— Input material —
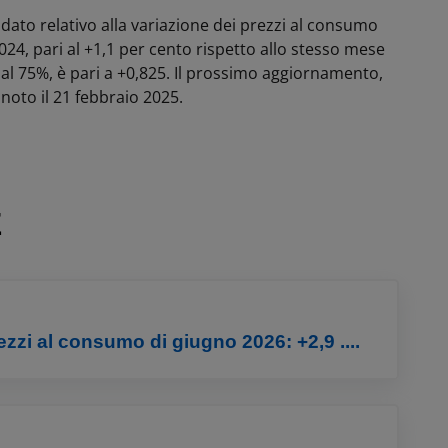
il dato relativo alla variazione dei prezzi al consumo
24, pari al +1,1 per cento rispetto allo stesso mese
 al 75%, è pari a +0,825. Il prossimo aggiornamento,
 noto il 21 febbraio 2025.
E
rezzi al consumo di giugno 2026: +2,9 ....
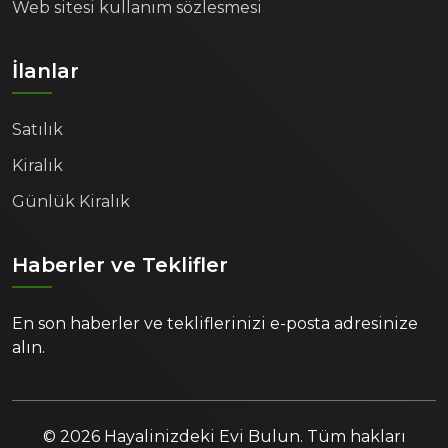
Web sitesi kullanım sözlesmesi
İlanlar
Satılık
Kiralık
Günlük Kiralık
Haberler ve Teklifler
En son haberler ve tekliflerinizi e-posta adresinize
alın.
© 2026 Hayalinizdeki Evi Bulun. Tüm hakları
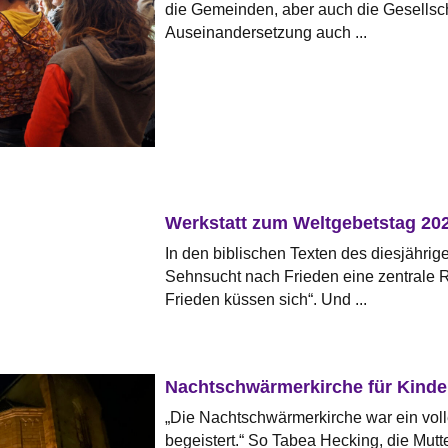
die Gemeinden, aber auch die Gesellscha
Auseinandersetzung auch ...
Werkstatt zum Weltgebetstag 20
In den biblischen Texten des diesjährig
Sehnsucht nach Frieden eine zentrale Ro
Frieden küssen sich“. Und ...
Nachtschwärmerkirche für Kinde
„Die Nachtschwärmerkirche war ein voll
begeistert.“ So Tabea Hecking, die Mutt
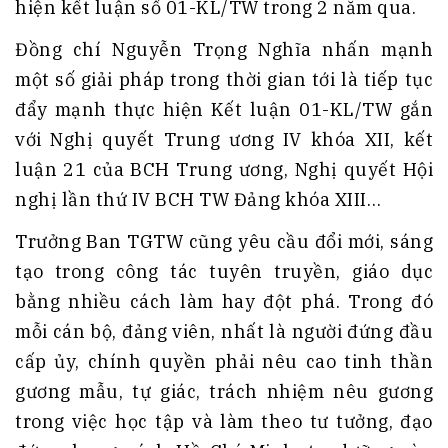
hiện kết luận số 01-KL/TW trong 2 năm qua.
Đồng chí Nguyễn Trọng Nghĩa nhấn mạnh
một số giải pháp trong thời gian tới là tiếp tục
đẩy mạnh thực hiện Kết luận 01-KL/TW gắn
với Nghị quyết Trung ương IV khóa XII, kết
luận 21 của BCH Trung ương, Nghị quyết Hội
nghị lần thứ IV BCH TW Đảng khóa XIII…
Trưởng Ban TGTW cũng yêu cầu đổi mới, sáng
tạo trong công tác tuyên truyền, giáo dục
bằng nhiều cách làm hay đột phá. Trong đó
mỗi cán bộ, đảng viên, nhất là người đứng đầu
cấp ủy, chính quyền phải nêu cao tinh thần
gương mẫu, tự giác, trách nhiệm nêu gương
trong việc học tập và làm theo tư tưởng, đạo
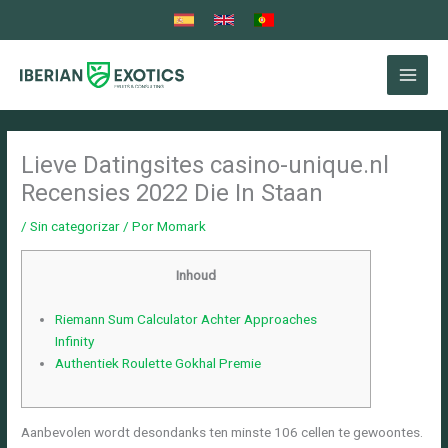
Ir
al
contenido
Lieve Datingsites casino-unique.nl
Recensies 2022 Die In Staan
/
Sin categorizar
/ Por
Momark
Inhoud
Riemann Sum Calculator Achter Approaches
Infinity
Authentiek Roulette Gokhal Premie
Aanbevolen wordt desondanks ten minste 106 cellen te gewoontes.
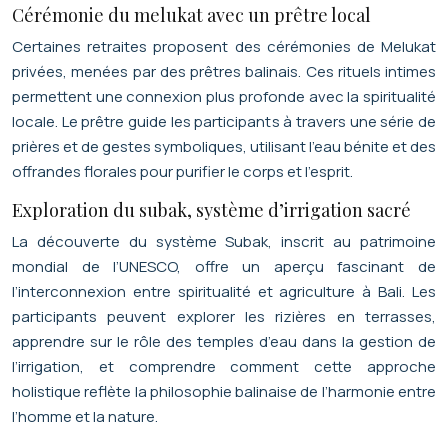
Cérémonie du melukat avec un prêtre local
Certaines retraites proposent des cérémonies de Melukat
privées, menées par des prêtres balinais. Ces rituels intimes
permettent une connexion plus profonde avec la spiritualité
locale. Le prêtre guide les participants à travers une série de
prières et de gestes symboliques, utilisant l’eau bénite et des
offrandes florales pour purifier le corps et l’esprit.
Exploration du subak, système d’irrigation sacré
La découverte du système Subak, inscrit au patrimoine
mondial de l’UNESCO, offre un aperçu fascinant de
l’interconnexion entre spiritualité et agriculture à Bali. Les
participants peuvent explorer les rizières en terrasses,
apprendre sur le rôle des temples d’eau dans la gestion de
l’irrigation, et comprendre comment cette approche
holistique reflète la philosophie balinaise de l’harmonie entre
l’homme et la nature.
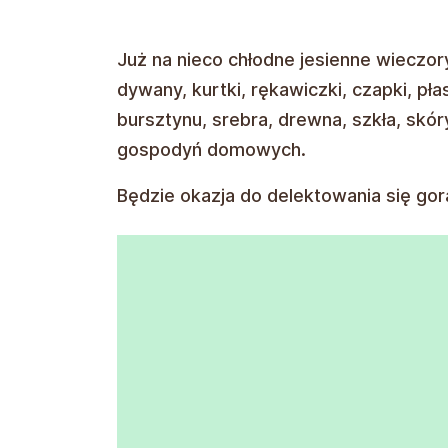
Już na nieco chłodne jesienne wieczor
dywany, kurtki, rękawiczki, czapki, p
bursztynu, srebra, drewna, szkła, skór
gospodyń domowych.
Będzie okazja do delektowania się gor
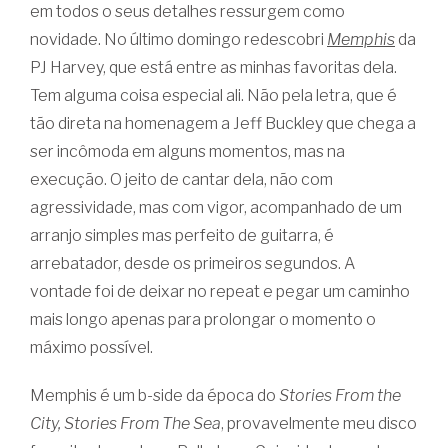
em todos o seus detalhes ressurgem como
novidade. No último domingo redescobri
Memphis
da
PJ Harvey, que está entre as minhas favoritas dela.
Tem alguma coisa especial ali. Não pela letra, que é
tão direta na homenagem a Jeff Buckley que chega a
ser incômoda em alguns momentos, mas na
execução. O jeito de cantar dela, não com
agressividade, mas com vigor, acompanhado de um
arranjo simples mas perfeito de guitarra, é
arrebatador, desde os primeiros segundos. A
vontade foi de deixar no repeat e pegar um caminho
mais longo apenas para prolongar o momento o
máximo possível.
Memphis é um b-side da época do
Stories From the
City, Stories From The Sea
, provavelmente meu disco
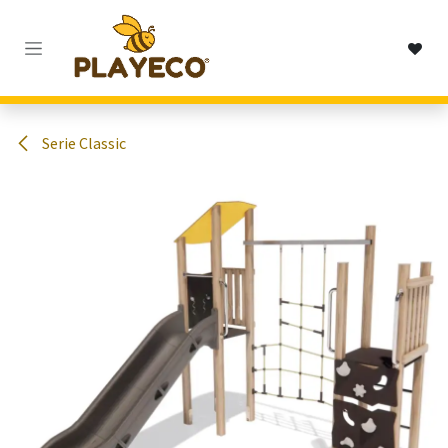
Passa al contenuto
Serie Classic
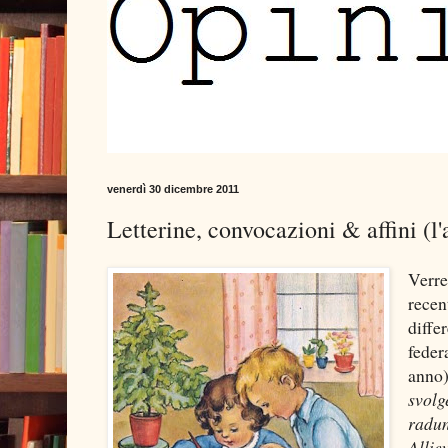
venerdì 30 dicembre 2011
Letterine, convocazioni & affini (
Verre
rece
diffe
feder
anno
svolg
radun
Allie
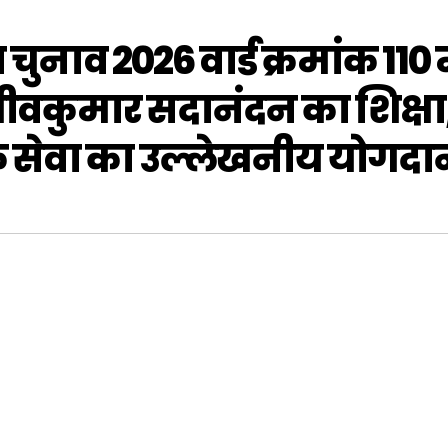
ाव 2026 वार्ड क्रमांक 110 म
संजीवकुमार सदानंदन का शिक्षा
क सेवा का उल्लेखनीय योगदा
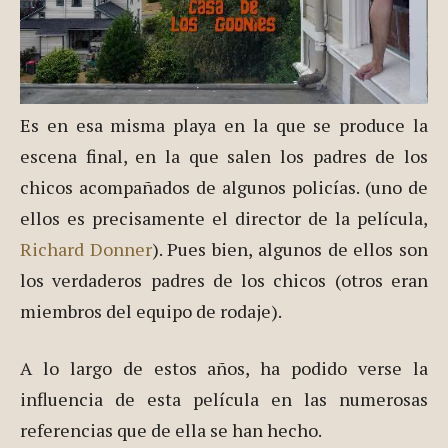
Es en esa misma playa en la que se produce la
escena final, en la que salen los padres de los
chicos acompañados de algunos policías. (uno de
ellos es precisamente el director de la película,
Richard Donner
). Pues bien, algunos de ellos son
los verdaderos padres de los chicos (otros eran
miembros del equipo de rodaje).
A lo largo de estos años, ha podido verse la
influencia de esta película en las numerosas
referencias que de ella se han hecho.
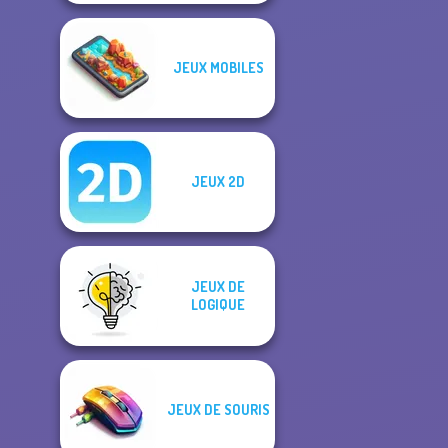
JEUX MOBILES
JEUX 2D
JEUX DE
LOGIQUE
JEUX DE SOURIS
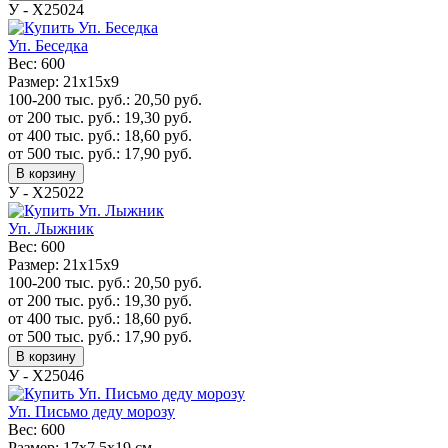
У - Х25024
Уп. Беседка
Вес:
600
Размер:
21х15х9
100-200 тыс. руб.:
20,50
руб.
от 200 тыс. руб.:
19,30
руб.
от 400 тыс. руб.:
18,60
руб.
от 500 тыс. руб.:
17,90
руб.
В корзину
У - Х25022
Уп. Лыжник
Вес:
600
Размер:
21х15х9
100-200 тыс. руб.:
20,50
руб.
от 200 тыс. руб.:
19,30
руб.
от 400 тыс. руб.:
18,60
руб.
от 500 тыс. руб.:
17,90
руб.
В корзину
У - Х25046
Уп. Письмо деду морозу
Вес:
600
Размер:
17x7,5x19 см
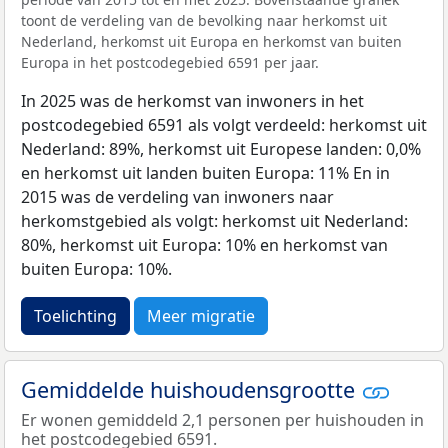
toont de verdeling van de bevolking naar herkomst uit
Nederland, herkomst uit Europa en herkomst van buiten
Europa in het postcodegebied 6591 per jaar.
In 2025 was de herkomst van inwoners in het
postcodegebied 6591 als volgt verdeeld: herkomst uit
Nederland: 89%, herkomst uit Europese landen: 0,0%
en herkomst uit landen buiten Europa: 11% En in
2015 was de verdeling van inwoners naar
herkomstgebied als volgt: herkomst uit Nederland:
80%, herkomst uit Europa: 10% en herkomst van
buiten Europa: 10%.
Toelichting
Meer migratie
Gemiddelde huishoudensgrootte
Er wonen gemiddeld 2,1 personen per huishouden in
het postcodegebied 6591.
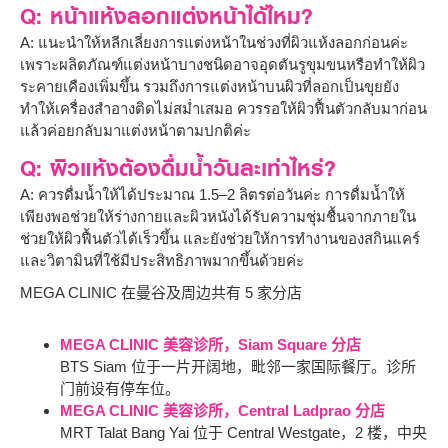
Q: หน้าแห้งลอกแต่งหน้าได้ไหม?
A: แนะนำให้หลีกเลี่ยงการแต่งหน้าในช่วงที่ผิวแห้งลอกก่อนค่ะ
เพราะผลิตภัณฑ์แต่งหน้าบางชนิดอาจอุดตันรูขุมขนหรือทำให้ผิว
ระคายเคืองเพิ่มขึ้น รวมถึงการแต่งหน้าบนผิวที่ลอกเป็นขุยยัง
ทำให้เครื่องสำอางติดไม่สม่ำเสมอ ควรรอให้ผิวฟื้นตัวกลับมาก่อน
แล้วค่อยกลับมาแต่งหน้าตามปกติค่ะ
Q: ผิวแห้งต้องดื่มน้ำวันละเท่าไหร่?
A: ควรดื่มน้ำให้ได้ประมาณ 1.5–2 ลิตรต่อวันค่ะ การดื่มน้ำให้
เพียงพอช่วยให้ร่างกายและผิวหนังได้รับความชุ่มชื้นจากภายใน
ช่วยให้ผิวฟื้นตัวได้เร็วขึ้น และยังช่วยให้การทำงานของสกินแคร์
และวิตามินที่ใช้มีประสิทธิภาพมากขึ้นด้วยค่ะ
MEGA CLINIC 在曼谷及周边共有 5 家分店
MEGA CLINIC 美容诊所，Siam Square 分店
BTS Siam 位于一片开阔地，毗邻一家国际餐厅。诊所
门前设有停车位。
MEGA CLINIC 美容诊所，Central Ladprao 分店
MRT Talat Bang Yai 位于 Central Westgate，2 楼，中央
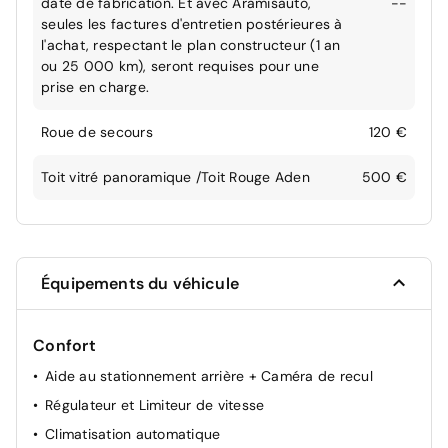
date de fabrication. Et avec Aramisauto,
--
seules les factures d'entretien postérieures à
l'achat, respectant le plan constructeur (1 an
ou 25 000 km), seront requises pour une
prise en charge.
Roue de secours
120 €
Toit vitré panoramique /Toit Rouge Aden
500 €
Équipements du véhicule
Confort
Aide au stationnement arrière + Caméra de recul
Régulateur et Limiteur de vitesse
Climatisation automatique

— Exercise description —
Using the listing above, say how many of its lines include "buiten", offering nothing besides the number.

— Exercise solution —
3